• _WORK INSTRUCTIONS_
Please, without any pictures, set down exactly the part of the listing below that opens with the line containing "especulativos." and closes with the line containing "Discusiones sobre la".

• _PROVIDED DATA_

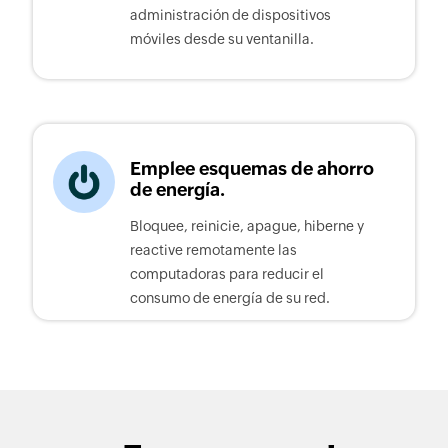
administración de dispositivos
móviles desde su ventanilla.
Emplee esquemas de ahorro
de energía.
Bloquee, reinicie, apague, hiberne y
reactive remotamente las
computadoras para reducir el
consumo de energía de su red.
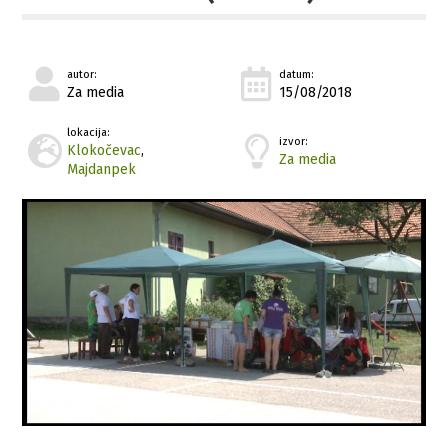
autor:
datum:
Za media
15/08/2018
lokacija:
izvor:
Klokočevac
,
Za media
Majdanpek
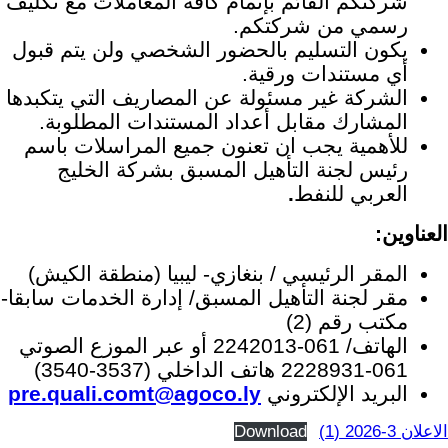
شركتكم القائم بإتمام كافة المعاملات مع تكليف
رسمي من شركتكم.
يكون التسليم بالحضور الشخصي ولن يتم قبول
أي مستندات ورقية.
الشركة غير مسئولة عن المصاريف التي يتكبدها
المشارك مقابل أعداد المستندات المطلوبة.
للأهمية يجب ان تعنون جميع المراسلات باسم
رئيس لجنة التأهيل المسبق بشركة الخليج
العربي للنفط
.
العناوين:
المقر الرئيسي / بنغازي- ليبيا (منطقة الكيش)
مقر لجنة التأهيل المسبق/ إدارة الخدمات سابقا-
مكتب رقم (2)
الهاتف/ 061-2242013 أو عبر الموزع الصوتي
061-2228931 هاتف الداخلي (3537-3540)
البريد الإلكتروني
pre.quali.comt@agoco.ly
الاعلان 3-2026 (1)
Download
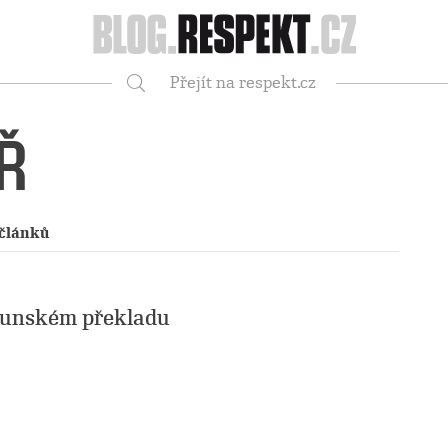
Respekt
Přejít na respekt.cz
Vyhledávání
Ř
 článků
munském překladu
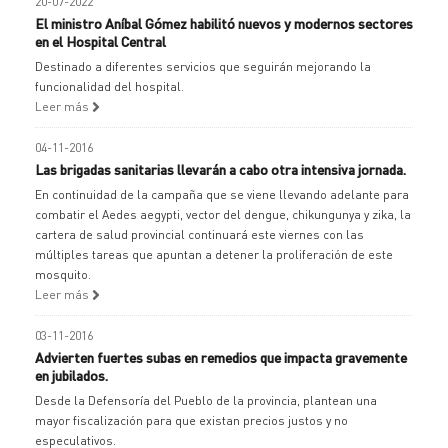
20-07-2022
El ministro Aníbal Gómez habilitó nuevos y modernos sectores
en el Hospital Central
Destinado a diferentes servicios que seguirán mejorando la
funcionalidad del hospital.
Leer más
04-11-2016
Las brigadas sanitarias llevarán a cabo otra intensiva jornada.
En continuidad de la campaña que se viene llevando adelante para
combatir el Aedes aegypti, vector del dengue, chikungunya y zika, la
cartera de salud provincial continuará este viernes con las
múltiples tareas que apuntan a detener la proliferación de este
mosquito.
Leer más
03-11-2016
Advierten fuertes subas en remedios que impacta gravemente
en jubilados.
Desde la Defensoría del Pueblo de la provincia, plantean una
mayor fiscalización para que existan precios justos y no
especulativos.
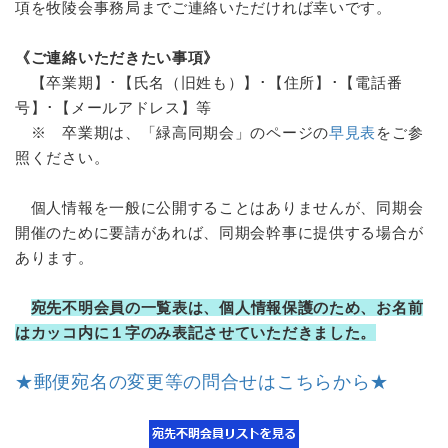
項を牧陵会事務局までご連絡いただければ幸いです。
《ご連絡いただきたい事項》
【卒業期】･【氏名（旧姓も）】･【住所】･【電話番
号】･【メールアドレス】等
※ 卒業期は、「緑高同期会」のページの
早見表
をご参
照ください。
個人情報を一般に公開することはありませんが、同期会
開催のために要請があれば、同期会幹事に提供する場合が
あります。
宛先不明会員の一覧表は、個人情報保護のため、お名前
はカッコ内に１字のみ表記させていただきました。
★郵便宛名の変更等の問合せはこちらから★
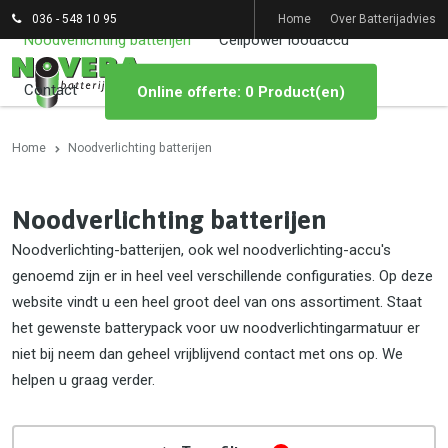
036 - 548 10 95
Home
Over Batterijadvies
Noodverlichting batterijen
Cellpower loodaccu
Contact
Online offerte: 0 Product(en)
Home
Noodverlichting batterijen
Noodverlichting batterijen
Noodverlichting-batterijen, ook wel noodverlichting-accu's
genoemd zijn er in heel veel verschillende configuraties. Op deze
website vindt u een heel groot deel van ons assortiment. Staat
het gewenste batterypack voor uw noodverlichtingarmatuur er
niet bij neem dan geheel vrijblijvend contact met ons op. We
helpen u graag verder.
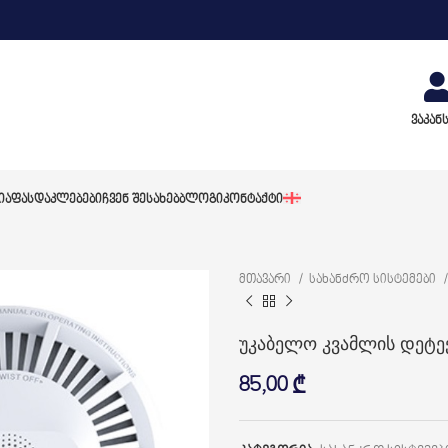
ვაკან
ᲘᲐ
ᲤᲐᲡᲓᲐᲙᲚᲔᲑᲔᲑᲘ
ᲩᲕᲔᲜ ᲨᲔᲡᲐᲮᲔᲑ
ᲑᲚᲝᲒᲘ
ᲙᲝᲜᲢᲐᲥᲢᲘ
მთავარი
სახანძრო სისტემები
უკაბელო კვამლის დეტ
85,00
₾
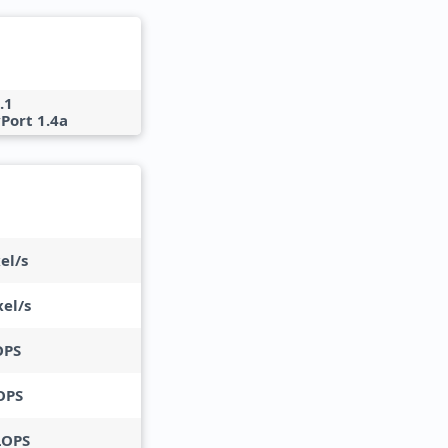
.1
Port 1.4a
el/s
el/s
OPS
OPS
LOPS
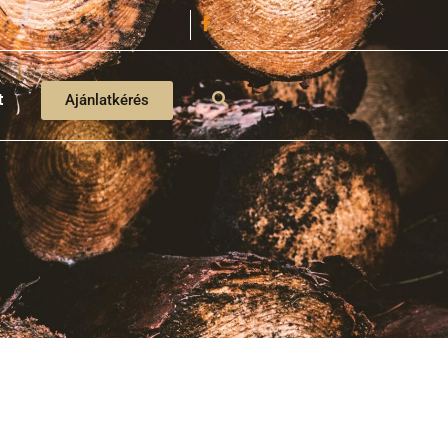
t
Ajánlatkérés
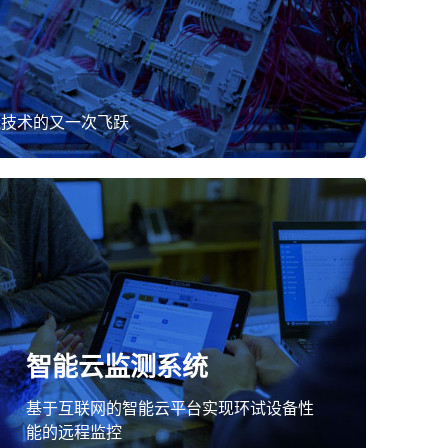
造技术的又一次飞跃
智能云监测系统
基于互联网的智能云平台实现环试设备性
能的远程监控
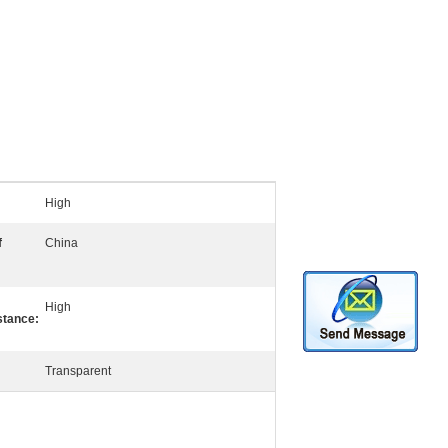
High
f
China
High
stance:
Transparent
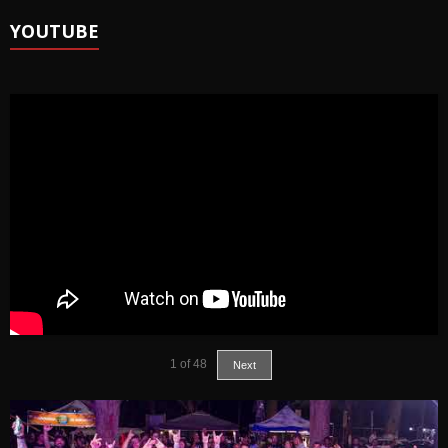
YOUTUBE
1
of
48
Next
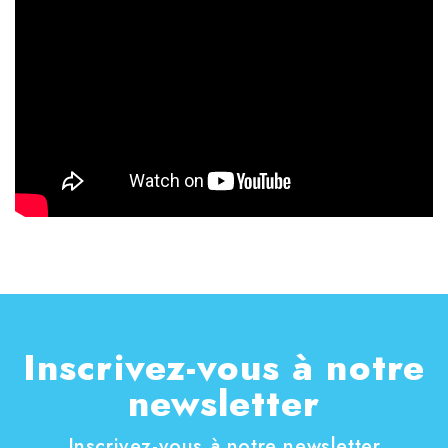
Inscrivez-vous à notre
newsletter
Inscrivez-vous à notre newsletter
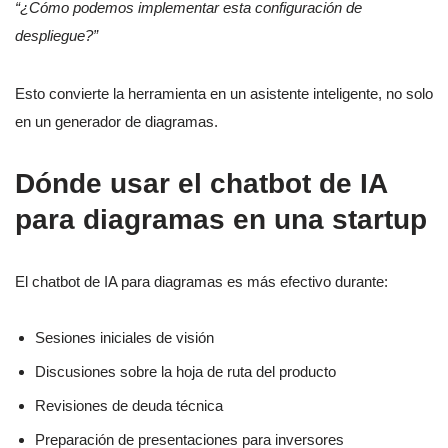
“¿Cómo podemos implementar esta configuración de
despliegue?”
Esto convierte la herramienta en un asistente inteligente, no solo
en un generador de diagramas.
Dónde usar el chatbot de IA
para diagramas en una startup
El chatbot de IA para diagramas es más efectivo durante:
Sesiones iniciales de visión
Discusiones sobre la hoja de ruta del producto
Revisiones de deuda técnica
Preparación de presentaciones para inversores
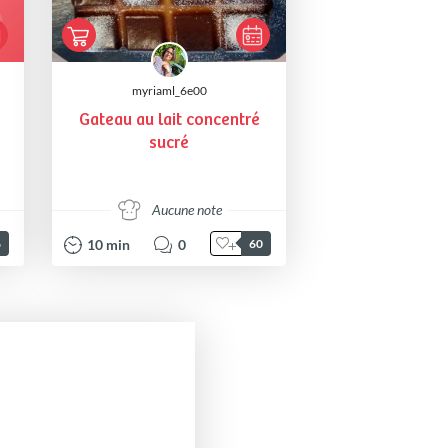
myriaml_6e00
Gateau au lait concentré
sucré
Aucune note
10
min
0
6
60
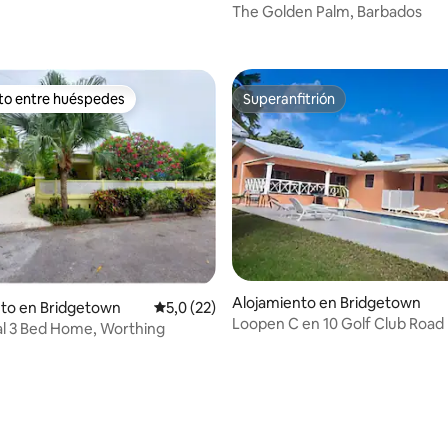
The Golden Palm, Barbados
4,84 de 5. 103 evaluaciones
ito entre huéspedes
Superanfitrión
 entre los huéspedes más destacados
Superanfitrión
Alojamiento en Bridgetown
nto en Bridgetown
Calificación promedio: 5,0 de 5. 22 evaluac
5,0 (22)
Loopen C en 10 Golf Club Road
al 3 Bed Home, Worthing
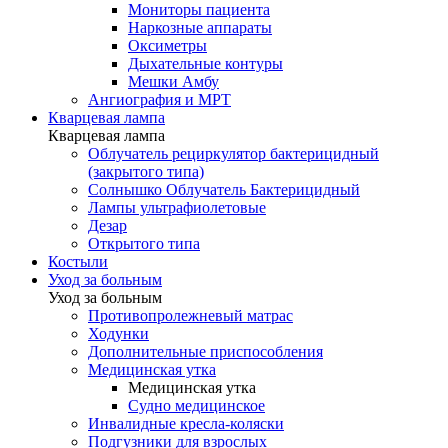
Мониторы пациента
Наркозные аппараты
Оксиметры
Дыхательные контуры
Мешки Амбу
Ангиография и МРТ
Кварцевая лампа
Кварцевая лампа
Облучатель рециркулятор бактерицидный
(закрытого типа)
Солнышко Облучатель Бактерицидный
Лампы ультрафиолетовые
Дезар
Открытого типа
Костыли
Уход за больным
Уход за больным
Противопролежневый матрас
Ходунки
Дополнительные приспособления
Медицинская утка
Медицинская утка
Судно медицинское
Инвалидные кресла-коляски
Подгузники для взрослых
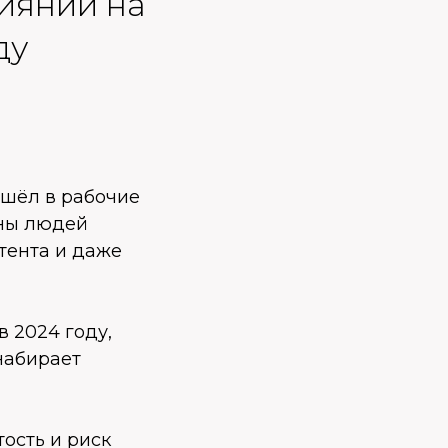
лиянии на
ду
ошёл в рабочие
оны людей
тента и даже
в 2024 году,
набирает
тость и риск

• _RESPONSE FOR THIS EXERCISE_
especulativos.
項を牧陵会事務局までご連絡いただければ幸いです。
《ご連絡いただきたい事項》
【卒業期】･【氏名（旧姓も）】･【住所】･【電話番
号】･【メールアドレス】等
※ 卒業期は、「緑高同期会」のページの
早見表
をご参
照ください。
個人情報を一般に公開することはありませんが、同期会
開催のために要請があれば、同期会幹事に提供する場合が
あります。
宛先不明会員の一覧表は、個人情報保護のため、お名前
はカッコ内に１字のみ表記させていただきました。
★郵便宛名の変更等の問合せはこちらから★
036 - 548 10 95
Home
Over Batterijadvies
Noodverlichting batterijen
Cellpower loodaccu
Contact
Online offerte: 0 Product(en)
Home
Noodverlichting batterijen
Noodverlichting batterijen
Noodverlichting-batterijen, ook wel noodverlichting-accu's
genoemd zijn er in heel veel verschillende configuraties. Op deze
website vindt u een heel groot deel van ons assortiment. Staat
het gewenste batterypack voor uw noodverlichtingarmatuur er
niet bij neem dan geheel vrijblijvend contact met ons op. We
helpen u graag verder.
ვაკან
ᲘᲐ
ᲤᲐᲡᲓᲐᲙᲚᲔᲑᲔᲑᲘ
ᲩᲕᲔᲜ ᲨᲔᲡᲐᲮᲔᲑ
ᲑᲚᲝᲒᲘ
ᲙᲝᲜᲢᲐᲥᲢᲘ
მთავარი
სახანძრო სისტემები
უკაბელო კვამლის დეტ
85,00
₾
.1
Port 1.4a
el/s
el/s
OPS
OPS
LOPS
t
Ajánlatkérés
造技术的又一次飞跃
智能云监测系统
基于互联网的智能云平台实现环试设备性
能的远程监控
High
f
China
High
stance:
Transparent
YOUTUBE
1
of
48
Next
Inscrivez-vous à notre
newsletter
Inscrivez-vous à notre newsletter
“¿Cómo podemos implementar esta configuración de
despliegue?”
Esto convierte la herramienta en un asistente inteligente, no solo
en un generador de diagramas.
Dónde usar el chatbot de IA
para diagramas en una startup
El chatbot de IA para diagramas es más efectivo durante:
Sesiones iniciales de visión
Discusiones sobre la hoja de ruta del producto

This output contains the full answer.